* Work task
Return the entries verbatim and drop every picture.

☆ ☆ ☆ ☆ ☆

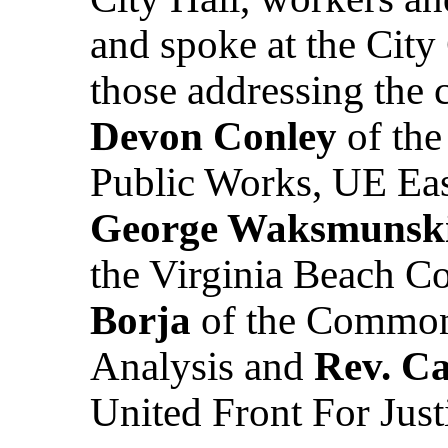
and spoke at the Cit
those addressing the 
Devon Conley
of the
Public Works, UE Eas
George Waksmunsk
the Virginia Beach Co
Borja
of the Commonw
Analysis and
Rev. C
United Front For Just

☆ ☆ ☆ ☆ ☆

* Answer section
and spoke at the Cit
those addressing the 
Devon Conley
of the
Public Works, UE Eas
George Waksmunsk
the Virginia Beach Co
Borja
of the Commonw
Analysis and
Rev. C
United Front For Just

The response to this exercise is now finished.